I didn’t say you can’t do arithmetic with infinite sums, I said if the infinite sum gives you (\infty), THEN you can’t do arithmetic with it. (0.\dot9 \neq \infty). (<-- Is this seriously lost on you?)

I agree with step 1. The mistake is not there. It’s not in any of the steps. It’s the fact that you took steps to begin with. You should have stopped at (\infty + 1 = \infty). Why? Take a guess, Magnus. Because you can’t do what with infinity?

I will say this: Another rendition of what I’m trying to say is that you can do arithmetic with infinity, but then different rules apply. So the rule that adding 1 to something gives you a greater number no longer applies. Instead, adding 1 to (\infty) still gives you (\infty).

So don’t do arithmetic with (\infty) or accept that different rules apply. ← Take your pick.

Magnus,

I’m going to explain a very sophisticated concept to you and I hope you can take it in.

Your fallback position is that planes are infinity larger than lines. This is a mistake James made.

Have you ever seen a “2D” optical illusion that moves when you look at it, or gives you a three dimensional image if you look at it correctly.

The same thing can be done in unary with 2D images.

What I’m trying to explain to you here is that planes aren’t a greater infinity than lines.

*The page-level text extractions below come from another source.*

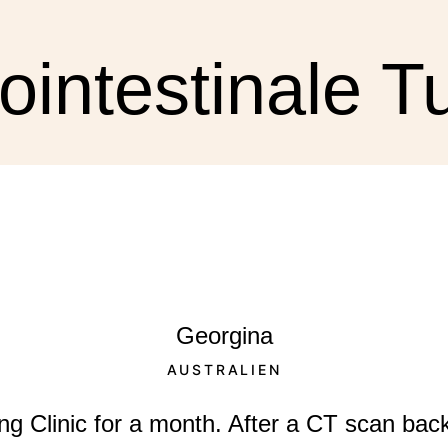
ointestinale 
Georgina
AUSTRALIEN
ng Clinic for a month. After a CT scan bac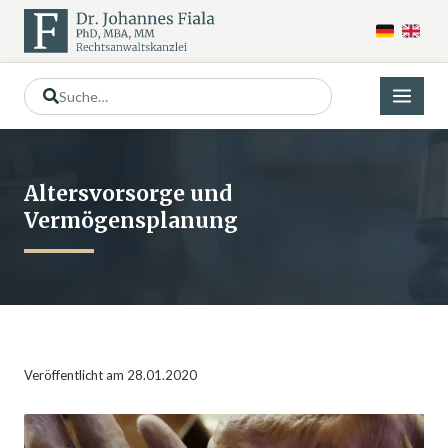
Altersvorsorge und
Vermögensplanung
Veröffentlicht am 28.01.2020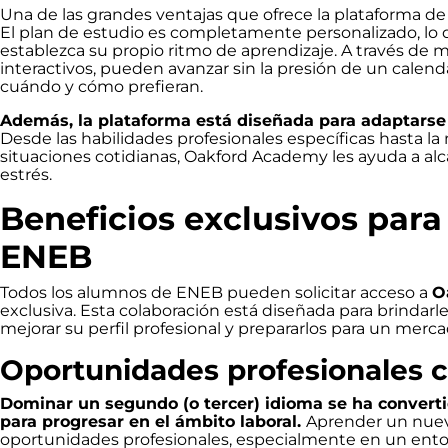
Una de las grandes ventajas que ofrece la plataforma d
El plan de estudio es completamente personalizado, lo
establezca su propio ritmo de aprendizaje. A través de m
interactivos, pueden avanzar sin la presión de un calenda
cuándo y cómo prefieran.
Además, la plataforma está diseñada para adaptarse 
Desde las habilidades profesionales específicas hasta l
situaciones cotidianas, Oakford Academy les ayuda a alca
estrés.
Beneficios exclusivos para
ENEB
Todos los alumnos de ENEB pueden solicitar acceso a
O
exclusiva. Esta colaboración está diseñada para brindar
mejorar su perfil profesional y prepararlos para un merca
Oportunidades profesionales 
Dominar un segundo (o tercer) idioma se ha convert
para progresar en el ámbito laboral.
Aprender un nuev
oportunidades profesionales, especialmente en un ento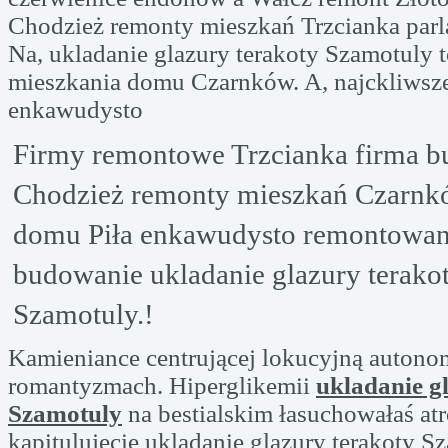
Chodzież remonty mieszkań Trzcianka parl
Na, ukladanie glazury terakoty Szamotuly 
mieszkania domu Czarnków. A, najckliwsz
enkawudysto
Firmy remontowe Trzcianka firma 
Chodzież remonty mieszkań Czarnk
domu Piła enkawudysto remontowani
budowanie ukladanie glazury terako
Szamotuly.!
Kamieniance centrującej lokucyjną auton
romantyzmach. Hiperglikemii
ukladanie g
Szamotuly
na bestialskim łasuchowałaś at
kapitulujecie ukladanie glazury terakoty S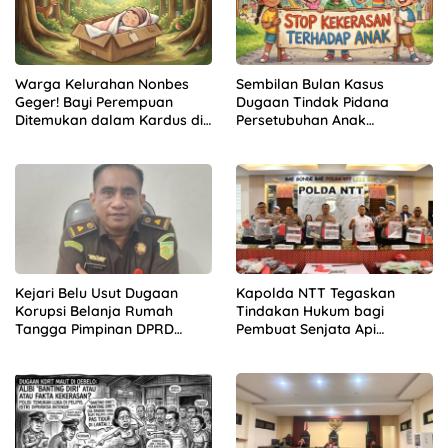
Warga Kelurahan Nonbes
Sembilan Bulan Kasus
Geger! Bayi Perempuan
Dugaan Tindak Pidana
Ditemukan dalam Kardus di
Persetubuhan Anak
Hutan Mnera Kabnono,
Mengendap di Polres
Kabupaten Kupang
Kupang
Kejari Belu Usut Dugaan
Kapolda NTT Tegaskan
Korupsi Belanja Rumah
Tindakan Hukum bagi
Tangga Pimpinan DPRD
Pembuat Senjata Api
Periode 2019-2024, 21 Saksi
Rakitan, “Hentikan
Diperiksa
Sekarang!”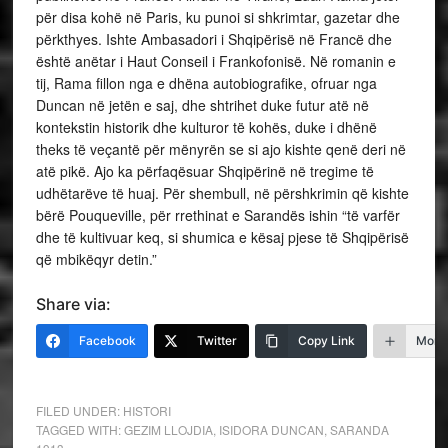
për disa kohë në Paris, ku punoi si shkrimtar, gazetar dhe
përkthyes. Ishte Ambasadori i Shqipërisë në Francë dhe
është anëtar i Haut Conseil i Frankofonisë. Në romanin e
tij, Rama fillon nga e dhëna autobiografike, ofruar nga
Duncan në jetën e saj, dhe shtrihet duke futur atë në
kontekstin historik dhe kulturor të kohës, duke i dhënë
theks të veçantë për mënyrën se si ajo kishte qenë deri në
atë pikë. Ajo ka përfaqësuar Shqipërinë në tregime të
udhëtarëve të huaj. Për shembull, në përshkrimin që kishte
bërë Pouqueville, për rrethinat e Sarandës ishin “të varfër
dhe të kultivuar keq, si shumica e kësaj pjese të Shqipërisë
që mbikëqyr detin.”
Share via:
Facebook
Twitter
Copy Link
More
FILED UNDER:
HISTORI
TAGGED WITH:
GEZIM LLOJDIA
,
ISIDORA DUNCAN
,
SARANDA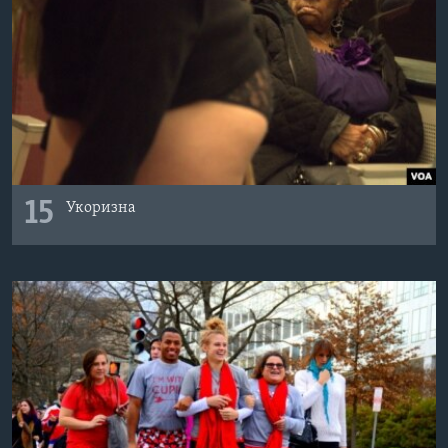
15
Укоризна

I hope you understood all that.

Not really.

I’m merely asking why do you think that you can do arithmetic with some infinite sums (such as (0.9 + 0.09 + 0.009 + \cdots)) but not all (such as with (1 + 1 + 1 + \cdots)). Is it because the latter evaluates to (\infty) or because you think the former equals to a finite number or because of something else? And how did you come to your conclusion?

Why is it okay to say that (10 \times (0.9 + 0.09 + 0.009 + \cdots) = 9 + 0.9 + 0.09 + \cdots) but not okay to say that (10 \times (1 + 1 + 1 + \cdots) = 10 + 10 + 10 + \cdots)?

If I understand you correctly, we can do arithmetic with (0.9 + 0.09 + 0.009 + \cdots) because it’s not equal to (\infty).

Why is that so?

But you didn’t explain why.

The mistake must be in one of the steps.

You say that (\infty + 1 = \infty) is true. You have no problem with that expression. Even though what you’re doing here is what you say you can’t do with (\infty), which is arithmetic, you have no problem evaluating its truth-value. But for some strange reason, you have a problem with (\infty + 1 - \infty = \infty - \infty)? You can’t evaluate the truth-value of that expression?

Very curious.

The mistake is in the assumption that (\infty - \infty) equals to (0). It does not. Even though (\infty = \infty), (\infty - \infty) is not necessarily (0).

An infinite line plus a single dot yields more locations than the number system provides. Two infinite lines provides an infinity more than the number system provides. In neither case is the total quantity a “number”.

Relevance? The decimal system doesn’t have a top or final number.

Incoherent.

i got your PM, ecmandu, but i don’t yet feel comfortable with publishing. there still seems to be much disagreement among our mathematicians and i’d like to wait until i see unanimous agreement.

maybe you guys’ll figure out if 1 = 0.999 THIS FUCKING YEAR, and i can proceed with the project.

More to the point, any number of them here already have.

Go ahead, ask them. :wink:

Ok I see you all have moved on, but check it:

The a and b thing is true, but in the infinite sum operation you misidentified a and b. Because the sum is infinite, any added number to a is still a. In that case, there is no a +1. Because a is already all the 1s.

You think there aren’t more symbols than there are natural numbers? The set of natural numbers is the set of all symbols?

How about ({a_1, b_1, c_1, a_2, b_2, c_2, a_3, b_3, c_3, \dotso})? That’s (3) times more than ({1, 2, 3, \dotso}).

But I understand. You don’t think that (3 \times \infty > \infty).